Developing Trends in the Specialty Drug Pipeline
Last year, 41% of pharmacy drug spending was for specialty drugs compared with 59% for traditional drugs.
At the Academy of Managed Care Pharmacy's Managed Care & Specialty Pharmacy Annual Meeting, held April 23-26, in Boston, Massachusetts, an overflow capacity crowd gathered for one of the meeting’s yearly highlights­: Specialty Pharmaceuticals in Development. Aimee Tharaldson, PharmD, a senior clinical consultant in Emerging Therapeutics for Express Scripts, talked about the key trends in the specialty drug market, including cancer medications, new competition, and orphan drugs.
Six specialty classes are maturing, she said, including HIV, multiple sclerosis (MS), and drugs for psoriasis, and there is a $25 billion market opportunity through 2022 as 64 drugs come off patent protection.

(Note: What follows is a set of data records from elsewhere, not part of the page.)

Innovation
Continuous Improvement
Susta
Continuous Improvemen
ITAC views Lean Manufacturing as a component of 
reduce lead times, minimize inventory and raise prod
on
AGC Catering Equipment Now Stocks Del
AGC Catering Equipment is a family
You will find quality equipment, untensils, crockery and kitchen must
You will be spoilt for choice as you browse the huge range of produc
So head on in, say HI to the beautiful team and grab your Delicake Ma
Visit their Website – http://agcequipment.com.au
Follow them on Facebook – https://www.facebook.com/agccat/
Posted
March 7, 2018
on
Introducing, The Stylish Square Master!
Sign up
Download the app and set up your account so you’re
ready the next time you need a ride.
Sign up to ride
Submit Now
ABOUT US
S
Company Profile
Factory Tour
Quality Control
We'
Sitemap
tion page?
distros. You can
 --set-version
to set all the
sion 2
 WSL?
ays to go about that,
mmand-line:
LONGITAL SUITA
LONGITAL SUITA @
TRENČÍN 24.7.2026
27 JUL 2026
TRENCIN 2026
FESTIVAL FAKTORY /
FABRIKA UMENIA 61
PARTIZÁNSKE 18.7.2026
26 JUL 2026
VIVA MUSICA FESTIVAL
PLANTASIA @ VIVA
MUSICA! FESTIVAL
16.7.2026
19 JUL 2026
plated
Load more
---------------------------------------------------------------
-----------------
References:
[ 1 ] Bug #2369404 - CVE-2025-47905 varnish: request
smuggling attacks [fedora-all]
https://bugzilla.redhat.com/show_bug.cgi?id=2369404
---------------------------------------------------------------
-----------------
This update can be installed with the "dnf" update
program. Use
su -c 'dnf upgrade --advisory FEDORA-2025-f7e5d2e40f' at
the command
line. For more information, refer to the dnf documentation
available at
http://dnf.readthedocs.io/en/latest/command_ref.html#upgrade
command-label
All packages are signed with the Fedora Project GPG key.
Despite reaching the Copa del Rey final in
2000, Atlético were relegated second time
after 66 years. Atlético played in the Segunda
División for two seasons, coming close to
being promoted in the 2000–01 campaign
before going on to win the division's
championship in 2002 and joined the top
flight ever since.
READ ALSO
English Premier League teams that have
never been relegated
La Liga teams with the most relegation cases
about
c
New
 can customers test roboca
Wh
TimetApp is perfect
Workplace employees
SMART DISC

Likewise, there is a similar opportunity in biosimiliars, as 71 patents lose protection through 2021, creating a $54.4 billion market. There are 10 biosimiliars pending approval this year, targeting treatments for anemia, breast cancer, neutropenia, rheumatoid arthritis (RA), non-Hodgkin lymphoma (NHL), chronic lymphocytic leukemia (CLL), and psoriasis. But there are significant legal hurdles in the biosimiliar market, and the FDA is working on policies to open up competition. Eventually, it will lead to significant cost savings, she said.
Market share capture varies by drug, however.
“It just seems to be taking a bit a little bit longer than we would like,” Tharaldson said. In 5 years, there could be numerous biosimiliars to the immunosuppressant drug Humira—a $16 billion market, she noted.